In the original article’s feedback section, one Canadian stated that, “We are in the same boat my wife and I both have diabetes and she also has a chronic disability that requires medication that is very expensive. Our drug plan only covers half, so we can’t afford it all the time and she goes without it.” Other posts about the article echoed similar stories.
So, according to both studies, Canadians are nearly twice as likely to cut back on their diabetes treatment due to lack of money as diabetics in The United States. Keep in mind that Canadians are already paying a staggering amount of taxes each year for their own version of “universal health coverage”, yet the amount of diabetics who can’t afford adequate treatment in Canada is actually much higher than here. Does this mean that future changes to America’s health care coverage from a privatized system to a government-controlled system could result in an increase of cases where diabetics are unable to pay for their medications? Unfortunately, only time will tell.
Yet Another Update!: June 8, 2010 – It seems that Canadians aren’t the only ones left out in the cold when it comes to having to pay for diabetes testing supplies under “universal healthncare”. We found this recent quote at the website of Diabetes Education Voices. “There is no insurance for glucose testing supplies in Taiwan – but the cost was 30-50% of typical non-covered U.S. drugstore costs.”

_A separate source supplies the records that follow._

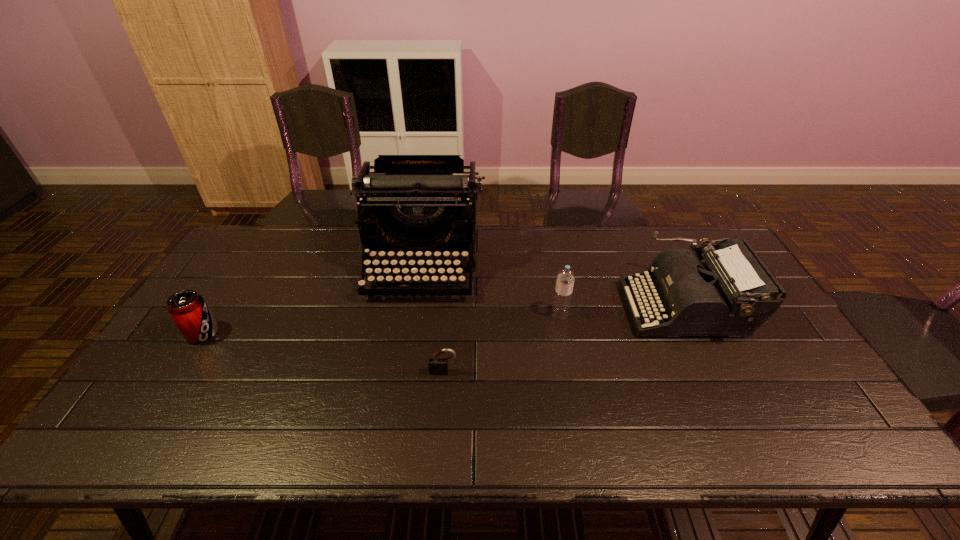 I want to click on free location located 0.180m on the front of the water bottle, so click(x=570, y=371).

Locate an element on the screen. The image size is (960, 540). vacant area situated 0.090m on the front-facing side of the rightmost object is located at coordinates (595, 307).

I want to click on vacant point located on the front-facing side of the rightmost object, so click(x=516, y=307).

You are a GUI agent. You are given a task and a screenshot of the screen. Output one action in this format:
    pyautogui.click(x=<x>, y=<y>)
    Task: Click on the free spot located 0.400m on the front-facing side of the rightmost object
    The width and height of the screenshot is (960, 540).
    Given the screenshot: What is the action you would take?
    pyautogui.click(x=492, y=307)

Identify the location of free spot located 0.230m on the right of the second shortest object. (300, 334).

Where is `free space located with the keyhole on the front of the nearest object`? The height and width of the screenshot is (540, 960). free space located with the keyhole on the front of the nearest object is located at coordinates (442, 392).

The height and width of the screenshot is (540, 960). In order to click on object present at the far edge in this screenshot , I will do 413,202.

Locate an element on the screen. The height and width of the screenshot is (540, 960). object present at the left edge is located at coordinates (188, 309).

This screenshot has height=540, width=960. What are the coordinates of `object located in the right edge section of the desktop` in the screenshot? It's located at (733, 293).

Where is `vacant space at the far edge of the desktop`? The height and width of the screenshot is (540, 960). vacant space at the far edge of the desktop is located at coordinates (346, 255). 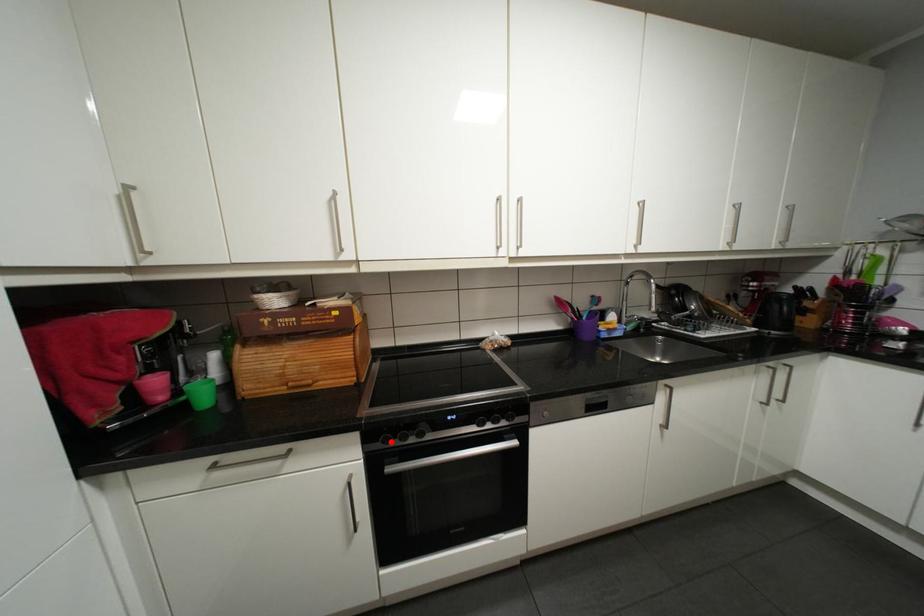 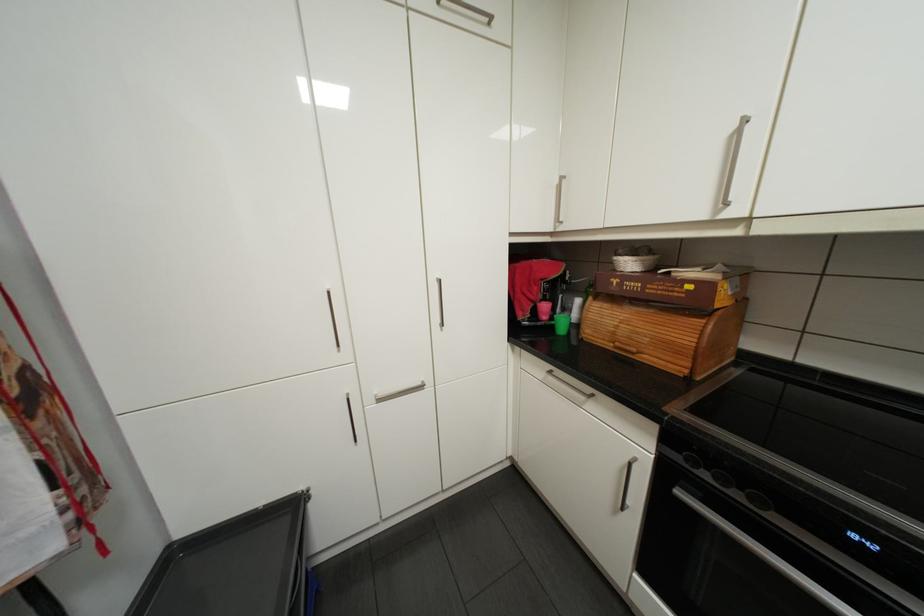 Question: I am providing you with two images of the same scene from different viewpoints. A red point is shown in image1. For the corresponding object point in image2, is it positioned nearer or farther from the camera?

Choices:
 (A) Nearer
 (B) Farther

Answer: (A) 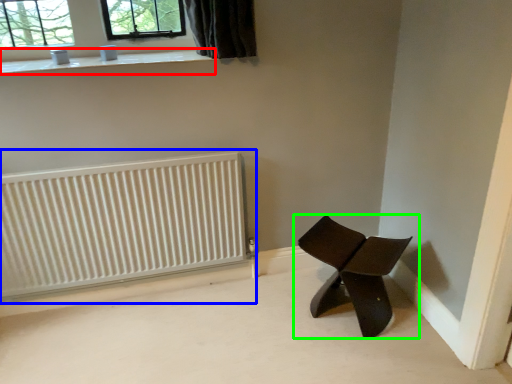 Question: Which object is positioned closest to window sill (highlighted by a red box)? Select from radiator (highlighted by a blue box) and chair (highlighted by a green box).

Choices:
 (A) radiator
 (B) chair

Answer: (A) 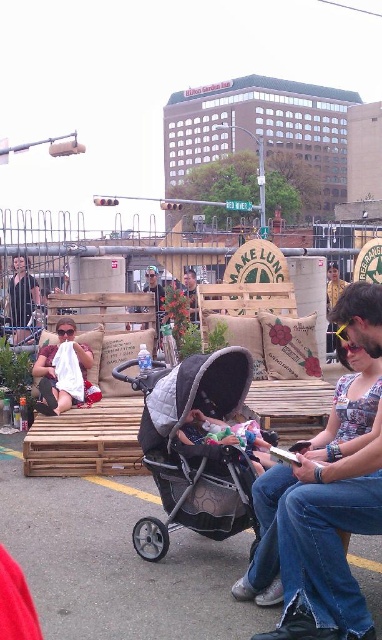 Question: Observing the image, what is the correct spatial positioning of white cloth at center in reference to soft pink fabric at center?

Choices:
 (A) right
 (B) left

Answer: (B)

Question: Which object is positioned farthest from the soft pink fabric at center?

Choices:
 (A) denim jeans at lower right
 (B) brown leather jacket at center
 (C) denim jacket at center

Answer: (B)

Question: Which of these objects is positioned closest to the denim jeans at lower right?

Choices:
 (A) white cloth at center
 (B) matte black t-shirt at left

Answer: (A)

Question: Among these objects, which one is farthest from the camera?

Choices:
 (A) denim jeans at lower right
 (B) white cloth at center
 (C) matte black t-shirt at left
 (D) denim jacket at center

Answer: (D)

Question: Does black quilted fabric stroller at center appear under white cloth at center?

Choices:
 (A) yes
 (B) no

Answer: (A)

Question: Does white cloth at center appear on the right side of matte black t-shirt at left?

Choices:
 (A) yes
 (B) no

Answer: (A) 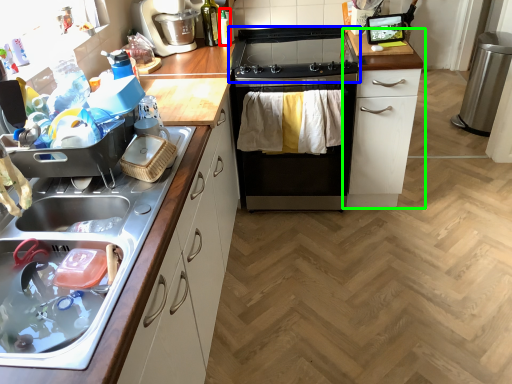 Question: Which object is the closest to the bottle (highlighted by a red box)? Choose among these: gas stove (highlighted by a blue box) or cabinetry (highlighted by a green box).

Choices:
 (A) gas stove
 (B) cabinetry

Answer: (A) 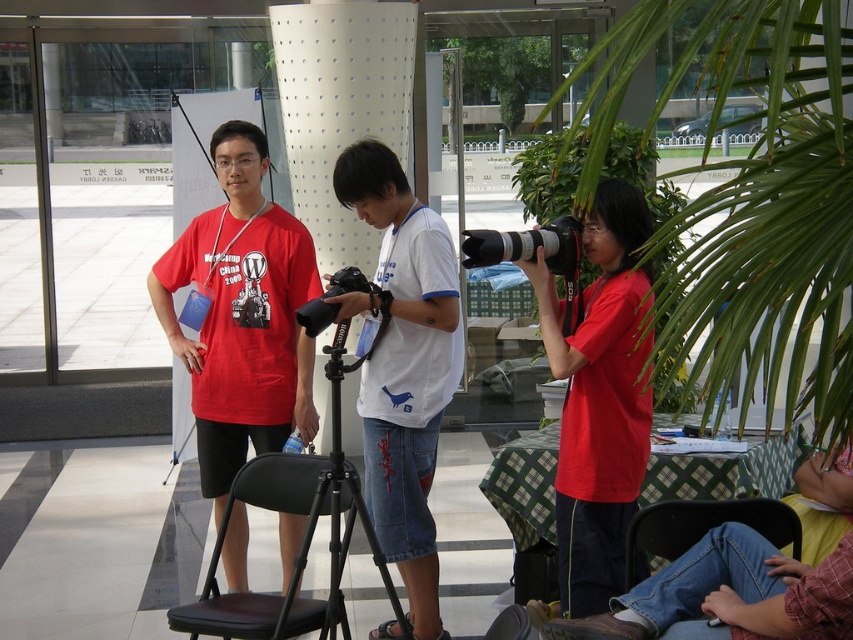 You are a photographer at the event and need to adjust the camera on the tripod. Which object should you move first, the matte red shirt at center or the black metal tripod at center?

The matte red shirt at center is located above the black metal tripod at center, so you should move the matte red shirt at center first before adjusting the black metal tripod at center.

You are standing at point (335, 566) and want to walk to point (437, 312). According to the scene description, which direction should you move? Please answer with either left, right, forward, or backward.

You should move backward because point (437, 312) is behind point (335, 566).

You are standing in the modern building with the patterned floor. You see a point at coordinates [599,397]. What object is located at that point?

The point at coordinates [599,397] corresponds to the matte red shirt at center. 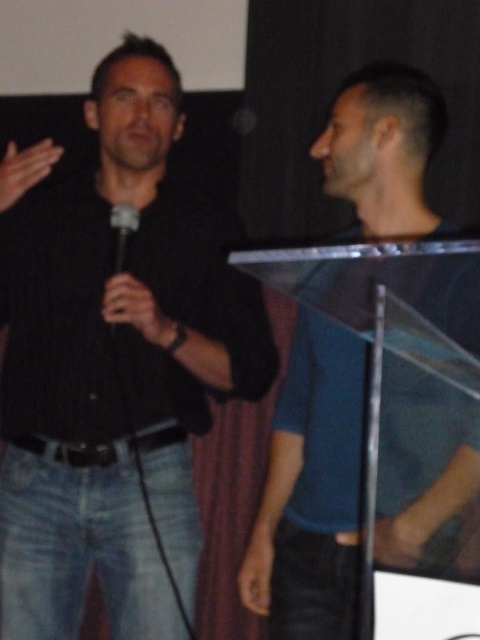 You are a photographer setting up for an event. You need to ensure that the black matte shirt at left and the black plastic microphone at center are both visible in your photo. Based on their positions, which object should you prioritize framing closer to the bottom of the image?

The black matte shirt at left should be framed closer to the bottom of the image because it is located below the black plastic microphone at center according to the description.

You are standing in the room where the two people are. You want to take a photo of the point at coordinates point [104,253]. If your camera can focus on objects within 5 feet, will it be able to capture the point clearly?

The distance of point [104,253] from camera is 5.03 feet, so the camera cannot focus on it since it is slightly beyond the 5 feet range. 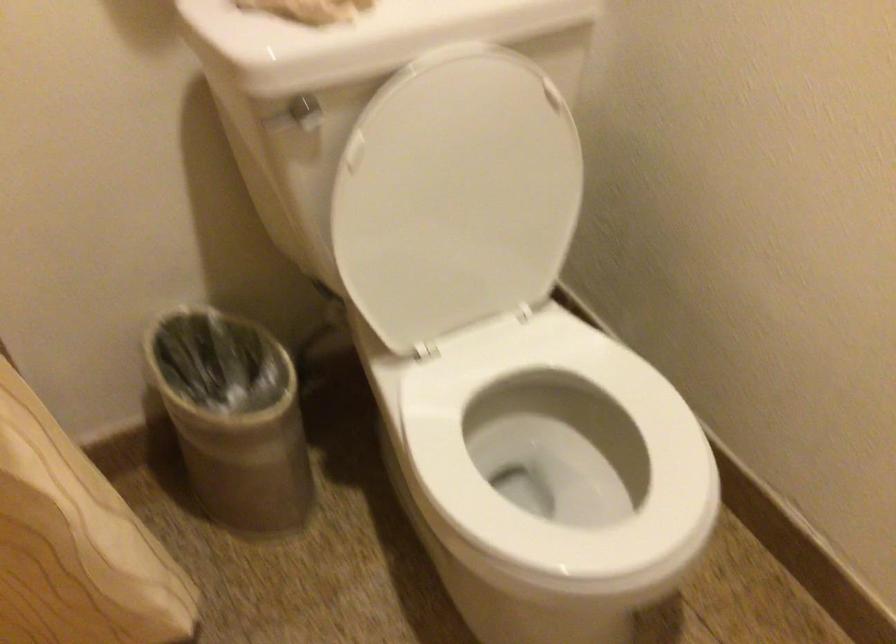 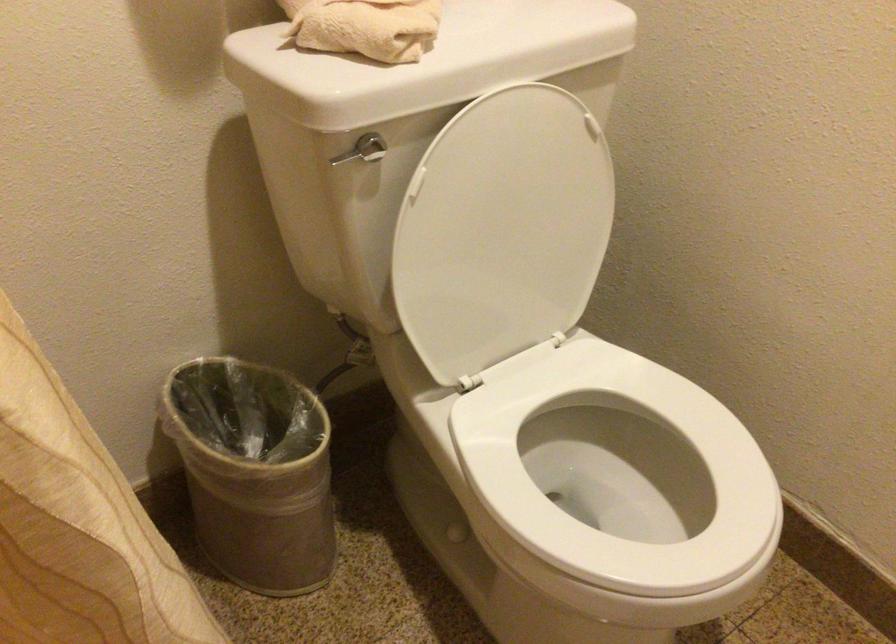 Locate, in the second image, the point that corresponds to point (282, 125) in the first image.

(348, 155) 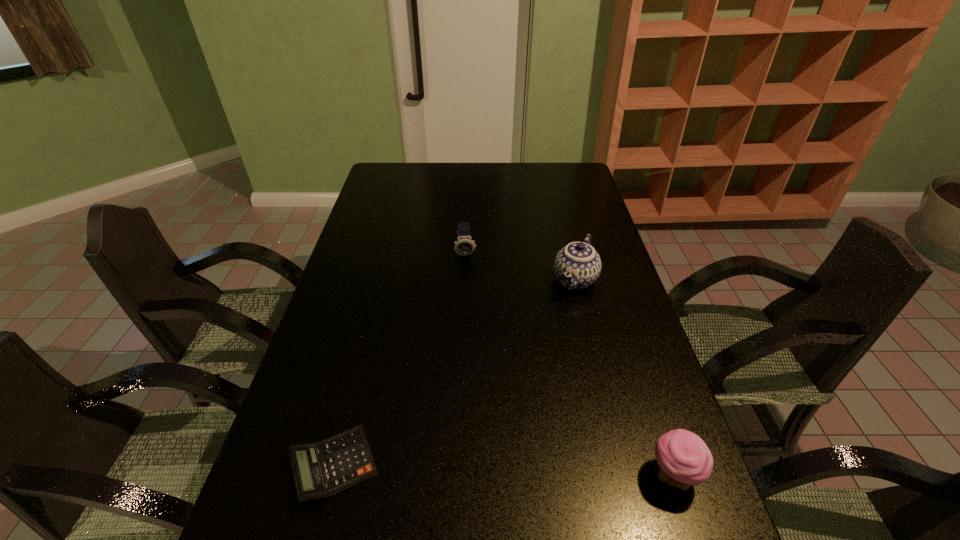 The width and height of the screenshot is (960, 540). Identify the location of the shortest object. (320, 470).

The height and width of the screenshot is (540, 960). What are the coordinates of `the leftmost object` in the screenshot? It's located at (320, 470).

Where is `cupcake`? This screenshot has height=540, width=960. cupcake is located at coordinates (684, 460).

Identify the location of the third object from right to left. This screenshot has width=960, height=540. (464, 246).

Image resolution: width=960 pixels, height=540 pixels. Identify the location of chinaware. (577, 266).

The height and width of the screenshot is (540, 960). I want to click on free region located 0.170m on the back of the leftmost object, so coord(359,367).

Where is `blank space located on the left of the cupcake`? The width and height of the screenshot is (960, 540). blank space located on the left of the cupcake is located at coordinates [x=493, y=475].

This screenshot has height=540, width=960. What are the coordinates of `blank space located 0.400m on the face of the second object from left to right` in the screenshot? It's located at (473, 360).

Identify the location of vacant space positioned on the face of the second object from left to right. This screenshot has height=540, width=960. (469, 306).

You are a GUI agent. You are given a task and a screenshot of the screen. Output one action in this format:
    pyautogui.click(x=<x>, y=<y>)
    Task: Click on the vacant area situated on the face of the second object from left to right
    This screenshot has width=960, height=540.
    Given the screenshot: What is the action you would take?
    click(468, 286) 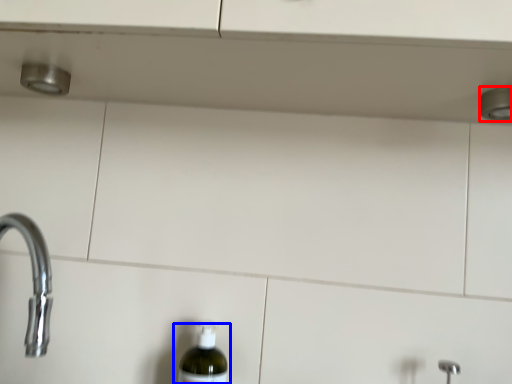 Question: Which object appears closest to the camera in this image, shower (highlighted by a red box) or bottle (highlighted by a blue box)?

Choices:
 (A) shower
 (B) bottle

Answer: (A) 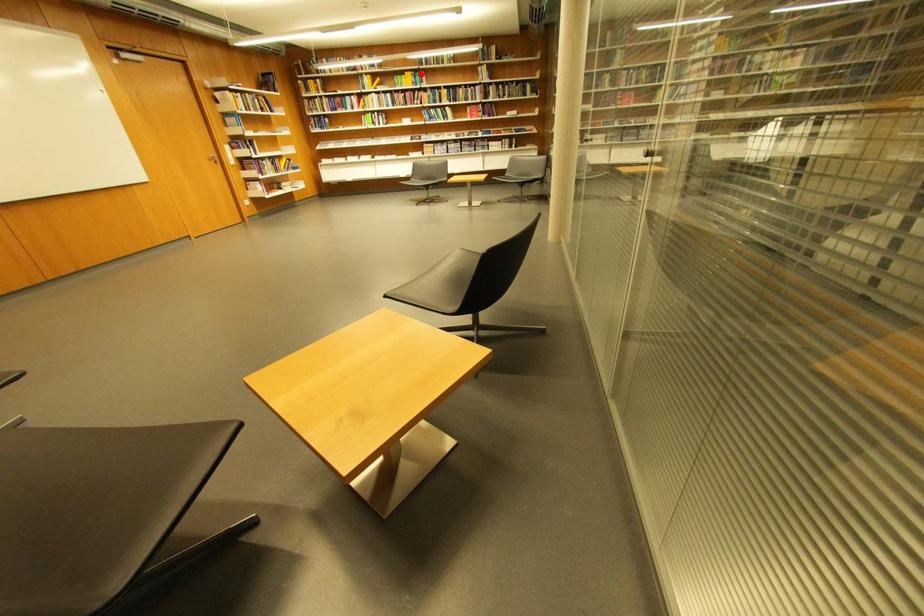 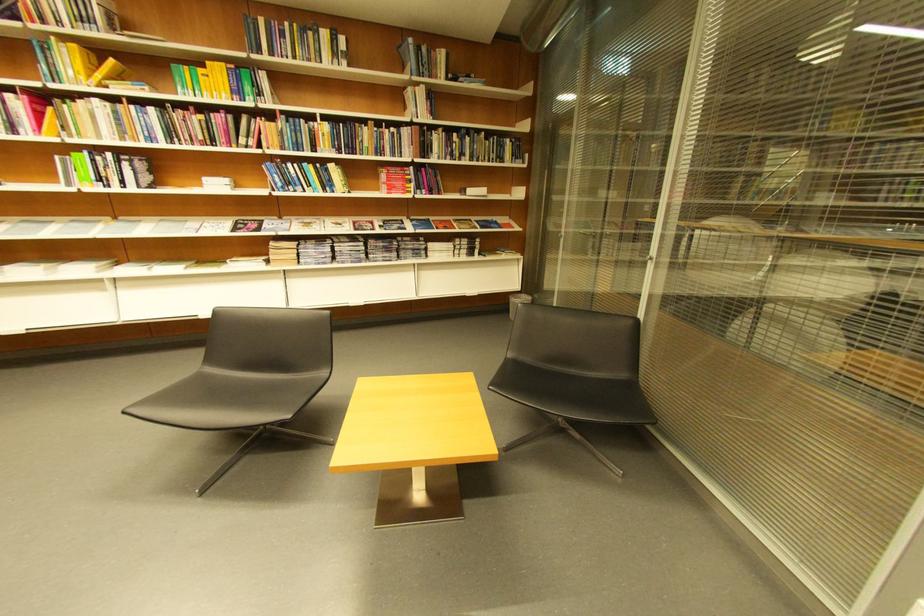 Question: A red point is marked in image1. In image2, is the corresponding 3D point closer to the camera or farther? Reply with the corresponding letter.

Choices:
 (A) The corresponding 3D point is closer.
 (B) The corresponding 3D point is farther.

Answer: (B) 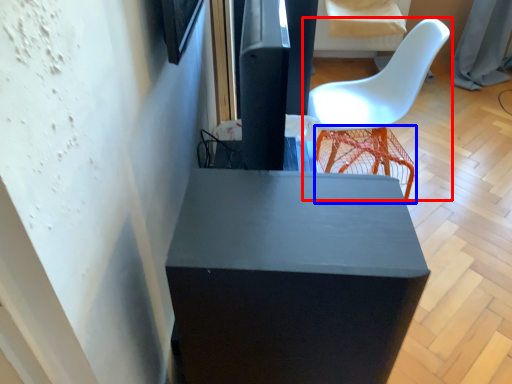 Question: Which point is further to the camera, chair (highlighted by a red box) or bar stool (highlighted by a blue box)?

Choices:
 (A) chair
 (B) bar stool

Answer: (B) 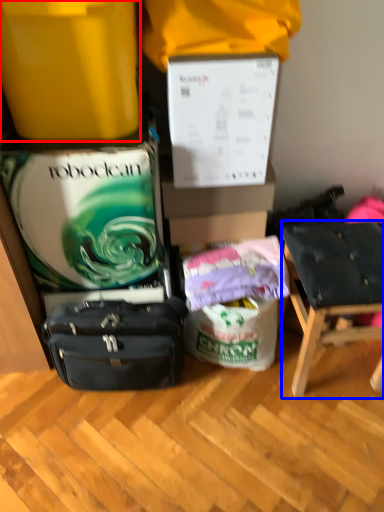 Question: Which of the following is the farthest to the observer, box (highlighted by a red box) or chair (highlighted by a blue box)?

Choices:
 (A) box
 (B) chair

Answer: (B) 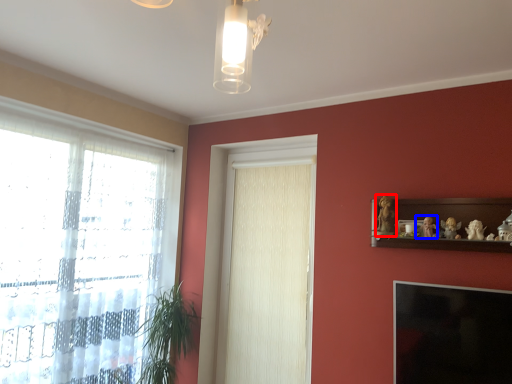 Question: Which object is further to the camera taking this photo, toy (highlighted by a red box) or toy (highlighted by a blue box)?

Choices:
 (A) toy
 (B) toy

Answer: (A) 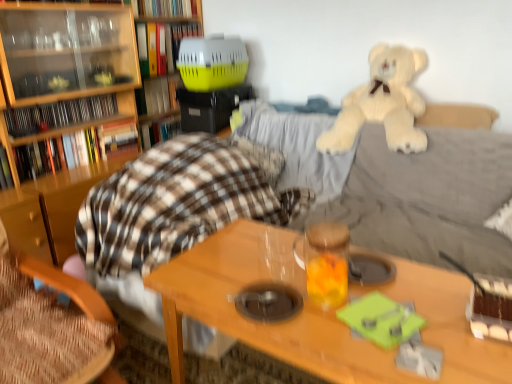 Image resolution: width=512 pixels, height=384 pixels. Identify the location of vacant area on top of wooden table at center (from a real-world perspective). [x=340, y=296]. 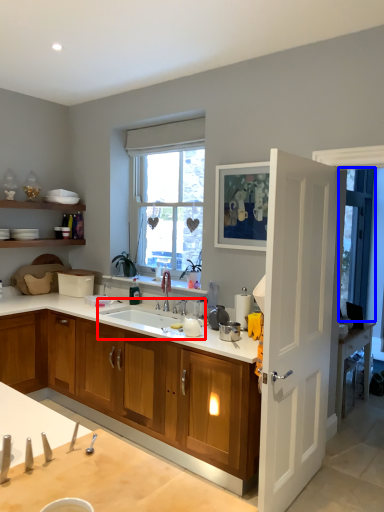 Question: Which of the following is the closest to the observer, sink (highlighted by a red box) or window screen (highlighted by a blue box)?

Choices:
 (A) sink
 (B) window screen

Answer: (A)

So, it seems that being able to “shop around” for the best deals on things like test strips is about the only “benefit” diabetics get under yet another country’s form of socialized medicine, or universal health care coverage. Either way you look at it, diabetics are the ones getting the short end of the stick.
Another, Another Update!: June 9, 2009 – I just ran across yet another story of how socialized medicine is failing diabetics. READ HERE about the story of an 8 year old boy in the U.K. who recently died from complications of diabetes after emergency dispatchers (they use 999 as opposed to 911 here in the U.S.) decided that he was not ill enough to warrant having an ambulance sent to take him to the hospital. The boy died two days later from diabetic ketoacidosis. If this had happened here in the United States, you could bet that someone would be getting sued. As it is, since the government was basically running the entire operation, no one is going to be held responsible. An inquiry has already been held in the matter. No one even lost their jobs over the incident.